▶ TASK OBJECTIVE: Go through the lines below and copy any that hold the string "PRIVACY".

▶ PROVIDED ENTRIES:
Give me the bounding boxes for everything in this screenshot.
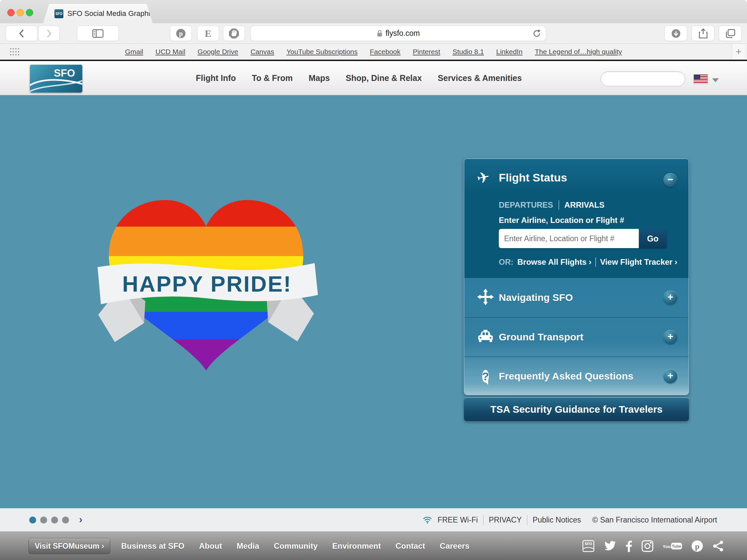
tab-overview-button[interactable] [719, 26, 741, 41]
youtube-icon[interactable]: You Tube [663, 542, 682, 550]
navigating-sfo-row[interactable]: Navigating SFO + [464, 278, 689, 317]
footer-about[interactable]: About [199, 541, 222, 551]
tab-separator [559, 201, 559, 210]
bookmark-youtube-subscriptions[interactable]: YouTube Subscriptions [286, 48, 357, 56]
tabs-icon [725, 29, 736, 38]
or-prefix: OR: [499, 258, 513, 267]
tsa-guidance-button[interactable]: TSA Security Guidance for Travelers [464, 397, 689, 421]
instagram-icon[interactable] [642, 540, 653, 552]
share-icon[interactable] [713, 540, 724, 552]
carousel-dot-3[interactable] [51, 516, 58, 524]
free-wifi-link[interactable]: FREE Wi-Fi [437, 515, 478, 525]
etsy-extension-button[interactable]: E [198, 26, 219, 41]
rainbow-heart-icon: HAPPY PRIDE! [88, 185, 324, 381]
back-button[interactable] [6, 26, 37, 41]
expand-faq-button[interactable]: + [663, 369, 677, 383]
bookmark-gmail[interactable]: Gmail [125, 48, 144, 56]
new-tab-button[interactable]: + [732, 44, 745, 59]
close-window-button[interactable] [7, 9, 15, 16]
footer-careers[interactable]: Careers [440, 541, 469, 551]
pride-heart-graphic: HAPPY PRIDE! [88, 185, 324, 381]
address-bar[interactable]: flysfo.com [251, 26, 546, 41]
sfo-logo-waves-icon [30, 65, 82, 92]
footer-media[interactable]: Media [237, 541, 259, 551]
main-navigation: Flight Info To & From Maps Shop, Dine & … [196, 61, 522, 95]
go-button[interactable]: Go [639, 229, 667, 248]
carousel-next-arrow[interactable]: › [79, 513, 82, 526]
minimize-window-button[interactable] [17, 9, 24, 16]
browser-tab[interactable]: SFO SFO Social Media Graphics [43, 4, 153, 23]
bookmark-canvas[interactable]: Canvas [251, 48, 274, 56]
nav-flight-info[interactable]: Flight Info [196, 73, 236, 83]
share-button[interactable] [692, 26, 714, 41]
adblock-extension-button[interactable] [223, 26, 244, 41]
carousel-dot-2[interactable] [40, 516, 47, 524]
navigating-sfo-label: Navigating SFO [499, 292, 573, 303]
bookmark-ucd-mail[interactable]: UCD Mail [156, 48, 185, 56]
tab-departures[interactable]: DEPARTURES [499, 201, 553, 210]
sfo-logo[interactable]: SFO [30, 65, 82, 92]
sidebar-icon [92, 29, 104, 38]
pinterest-extension-button[interactable]: p [170, 26, 191, 41]
widget-rows: Navigating SFO + [464, 278, 689, 395]
move-arrows-icon [477, 289, 494, 306]
ground-transport-label: Ground Transport [499, 331, 584, 343]
bookmark-linkedin[interactable]: LinkedIn [496, 48, 522, 56]
bookmark-google-drive[interactable]: Google Drive [198, 48, 238, 56]
expand-transport-button[interactable]: + [663, 330, 677, 344]
expand-navigating-button[interactable]: + [663, 291, 677, 304]
nav-services-amenities[interactable]: Services & Amenities [438, 73, 522, 83]
download-icon [671, 29, 680, 38]
sfo-logo-icon[interactable]: SFO [583, 540, 594, 552]
footer-contact[interactable]: Contact [395, 541, 425, 551]
sub-footer: › FREE Wi-Fi PRIVACY Public Notices © Sa… [0, 508, 747, 531]
facebook-icon[interactable] [625, 540, 632, 552]
language-flag-us[interactable] [694, 74, 708, 84]
bookmarks-bar: Gmail UCD Mail Google Drive Canvas YouTu… [0, 44, 747, 60]
footer-environment[interactable]: Environment [332, 541, 381, 551]
bookmark-pinterest[interactable]: Pinterest [413, 48, 440, 56]
pride-banner-text: HAPPY PRIDE! [122, 271, 292, 296]
faq-row[interactable]: ? Frequently Asked Questions + [464, 356, 689, 395]
public-notices-link[interactable]: Public Notices [533, 515, 581, 525]
carousel-dot-1[interactable] [29, 516, 36, 524]
bookmark-studio-81[interactable]: Studio 8.1 [453, 48, 484, 56]
footer-links: Business at SFO About Media Community En… [121, 532, 469, 560]
site-search-input[interactable] [601, 72, 700, 86]
privacy-link[interactable]: PRIVACY [489, 515, 522, 525]
bookmark-the-legend-of[interactable]: The Legend of…high quality [535, 48, 622, 56]
svg-text:You: You [663, 544, 671, 549]
tab-arrivals[interactable]: ARRIVALS [565, 201, 604, 210]
browse-all-flights-link[interactable]: Browse All Flights › [517, 258, 591, 267]
lock-icon [377, 29, 383, 37]
view-flight-tracker-link[interactable]: View Flight Tracker › [600, 258, 677, 267]
flight-search-row: Go [499, 229, 667, 248]
twitter-icon[interactable] [603, 541, 616, 551]
bookmark-facebook[interactable]: Facebook [370, 48, 401, 56]
ground-transport-row[interactable]: Ground Transport + [464, 317, 689, 356]
visit-sfomuseum-button[interactable]: Visit SFOMuseum › [29, 538, 110, 554]
footer-business-at-sfo[interactable]: Business at SFO [121, 541, 184, 551]
reload-icon[interactable] [532, 29, 541, 38]
nav-shop-dine-relax[interactable]: Shop, Dine & Relax [346, 73, 422, 83]
frequently-visited-grid-icon[interactable] [9, 48, 21, 56]
flag-canton [694, 75, 700, 79]
collapse-button[interactable]: − [663, 173, 677, 187]
footer: Visit SFOMuseum › Business at SFO About … [0, 531, 747, 560]
chevron-down-icon[interactable] [712, 78, 719, 82]
sidebar-button[interactable] [77, 26, 119, 41]
downloads-button[interactable] [665, 26, 687, 41]
footer-community[interactable]: Community [274, 541, 317, 551]
forward-button[interactable] [38, 26, 59, 41]
flight-links-row: OR: Browse All Flights › View Flight Tra… [499, 258, 677, 267]
nav-to-and-from[interactable]: To & From [252, 73, 293, 83]
carousel-dot-4[interactable] [62, 516, 69, 524]
bookmark-links: Gmail UCD Mail Google Drive Canvas YouTu… [40, 44, 707, 59]
zoom-window-button[interactable] [26, 9, 33, 16]
sub-footer-links: FREE Wi-Fi PRIVACY Public Notices © San … [423, 508, 717, 531]
flight-status-tabs: DEPARTURES ARRIVALS [499, 201, 604, 210]
flight-search-input[interactable] [499, 229, 639, 248]
pinterest-icon[interactable]: p [691, 540, 703, 552]
nav-maps[interactable]: Maps [309, 73, 330, 83]
svg-text:p: p [179, 30, 182, 37]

▶ SOLVED EXERCISE:
sub-footer: › FREE Wi-Fi PRIVACY Public Notices © Sa… [0, 508, 747, 531]
privacy-link[interactable]: PRIVACY [489, 515, 522, 525]
sub-footer-links: FREE Wi-Fi PRIVACY Public Notices © San … [423, 508, 717, 531]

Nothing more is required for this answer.